DONASTORG TAKES ON VITELCO — AGAIN

Sen. Adlah "Foncie" Donastorg has filed new complaints with the Federal Communications Commission and the V.I. Public Services Commission against the V.I. Telephone Corp., asking for a new investigation into fair practices by both Vitelco and the PSC.
Donastorg had to file the new complaint with the PSC to keep the matter before the commission, according to a release from his office.
He asked the FCC to step in because of the PSC's "inability or unwillingness to regulate this utility company," including allegations of "a failure to enforce FCC regulations regarding pay phone fees and numerous reports that monies are being shifted from Vitelco into its sister companies in order to lessen the companies' appearance of profitability."
Donastorg has made three requests this year that Senate President Vargrave A. Richards call a Committee of the Whole meeting to hear testimony on the Vitelco/PSC issue.
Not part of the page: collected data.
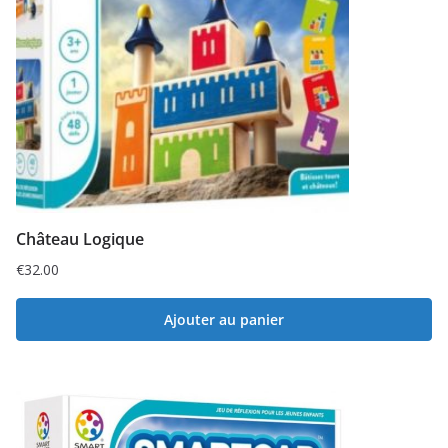
Château Logique
€
32.00
Ajouter au panier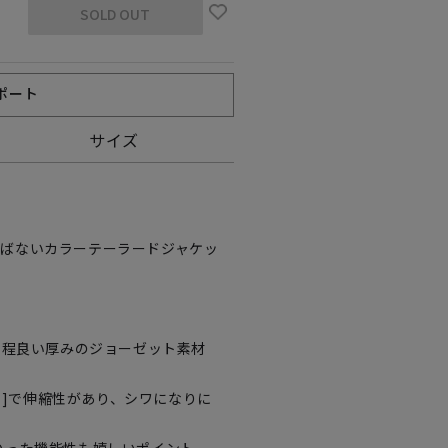
SOLD OUT
ポート
サイズ
を選ばないカラーテーラードジャケッ
、程良い厚みのジョーゼット素材
チ]で伸縮性があり、シワになりに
So
far that meeting has not been called.
Richards told Donastorg that the 23rd Legislature was not bound by decisions of the 22nd Legislature.
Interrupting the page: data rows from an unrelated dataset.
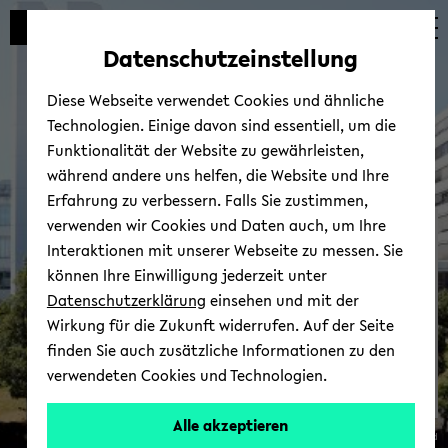
Automatische
zum
zum
zum
Inhaltswechsel
Hauptinhalt
Hauptmenü
Fußbereich
Datenschutzeinstellung
vermeiden
wechseln
wechseln
wechseln
Diese Webseite verwendet Cookies und ähnliche
Technologien. Einige davon sind essentiell, um die
Funktionalität der Website zu gewährleisten,
während andere uns helfen, die Website und Ihre
Erfahrung zu verbessern. Falls Sie zustimmen,
verwenden wir Cookies und Daten auch, um Ihre
Bie­le­feld School of Edu­ca­
Interaktionen mit unserer Webseite zu messen. Sie
ti­on - BiSEd
können Ihre Einwilligung jederzeit unter
Datenschutzerklärung
einsehen und mit der
Wirkung für die Zukunft widerrufen. Auf der Seite
finden Sie auch zusätzliche Informationen zu den
verwendeten Cookies und Technologien.
Bie­
Alle akzeptieren
© Uni­ver­si­tät Bie­le­feld
le­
But Donastorg's release said "the public remains very concerned about corruption within the PSC and for the Legislature to so easily dismiss this matter could only indicate that corruption is more widespread than anyone suspected." He did not elaborate.
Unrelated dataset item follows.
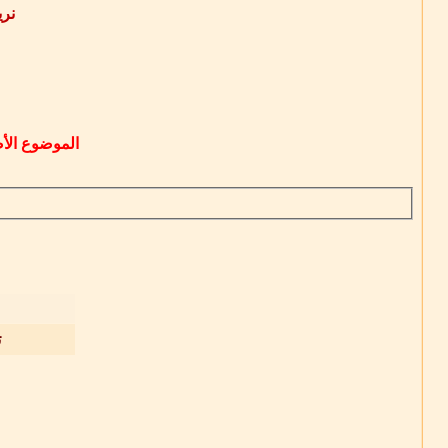
نري
الموضوع الأ
ت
In his letter to the FCC, Donastorg said he has documents indicating "the people of the Virgin Islands could be entitled to rebates of as much as $50 million from Vitelco." His reference was to a consultant's report urging an investigation into reducing Vitelco's rates.
Near-100 percent Industrial Development Commission tax benefits granted to Vitelco in 1997 are at the heart of Donastorg's concerns.
The Legislature passed a resolution in June 1997 calling for the PSC to initiate a rate reduction of 20 percent in view of the near-total tax exemption that the IDC gave to Vitelco.
At first the PSC ignored the request, but finally agreed to hire a consulting firm to study Vitelco's rates.
When the firm, Georgetown Consultants, concluded last year that Vitelco was overcharging its customers and its rates should be investigated, the PSC rejected that advice. The PSC's legal counsel, Maria Tankenson Hodge, resigned as a result of that decision.
Vitelco is owned by Emerging Communications, which is also the parent company of two cable TV companies, the Virgin Islands Daily News, a wireless communication service and two other newspapers.
Donastorg noted that while Vitelco's rank-and-file employees have not benefited from the tax breaks, Emerging Communications has hired several former Schneider administration officials "at inflated salaries" since Schneider's defeat in November.
"This seems to be a form of payback to political cronies and, frankly, it sickens me," he said.